Apache Sqoop has been used primarily for transfer of data between relational databases and HDFS, leveraging the Hadoop Mapreduce engine. Recently the Sqoop community has made changes to allow data transfer across any two data sources represented in code by Sqoop connectors. For instance, it’s possible to use the latest Apache Sqoop to transfer data from MySQL to kafka or vice versa via the jdbc connector and kafka connector, respectively. This talk will focus on running Sqoop jobs on Apache Spark engine and proposed extensions to the APIs to use the Spark functionality. We’ll discuss the design options explored and implemented to submit jobs to the Spark engine. We’ll do a demo of one of the Sqoop job flows on Apache spark and how to use the Sqoop job APIs to monitor the Sqoop jobs. The talk will conclude use cases for Sqoop and Spark at Uber.

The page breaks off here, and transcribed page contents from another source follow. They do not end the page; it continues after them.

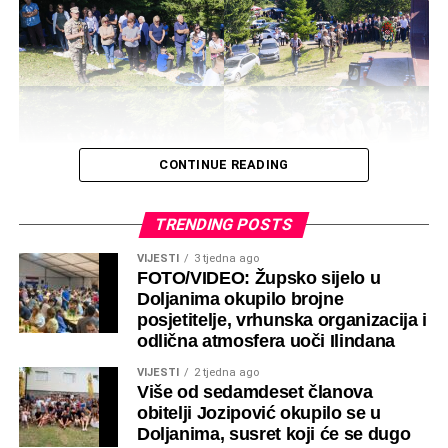
CONTINUE READING
TRENDING POSTS
VIJESTI
3 tjedna ago
FOTO/VIDEO: Župsko sijelo u
Doljanima okupilo brojne
posjetitelje, vrhunska organizacija i
odlična atmosfera uoči Ilindana
VIJESTI
2 tjedna ago
Više od sedamdeset članova
obitelji Jozipović okupilo se u
Doljanima, susret koji će se dugo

Veena recently joined the data engineering team at Uber, focusing on stream processing solutions. She has worked at LinkedIn and at Cloudera in the past on various parts of the stack from front end, services, contributed to a couple of open source projects, and developed a keen interest in distributed systems such as Apache Kafka, Sqoop, and Apache Spark in the past year. As part of the ingest team at Cloudera, Veena was focusing on building solutions for batch and streaming ingestion and discovered the world of Apache Spark.
Vinoth is currently an engineer on the big data platform team at Uber. Over the last six years, he has worked on various distributed data systems such as log based replication, HPC, and stream processing. More recently, as the lead engineer for Voldemort (key value store), he helped build out data-as-a-service at LinkedIn. At Uber, he has been primarily focused on building a real-time pipeline for ingesting database change logs into Hadoop for batch and stream processing.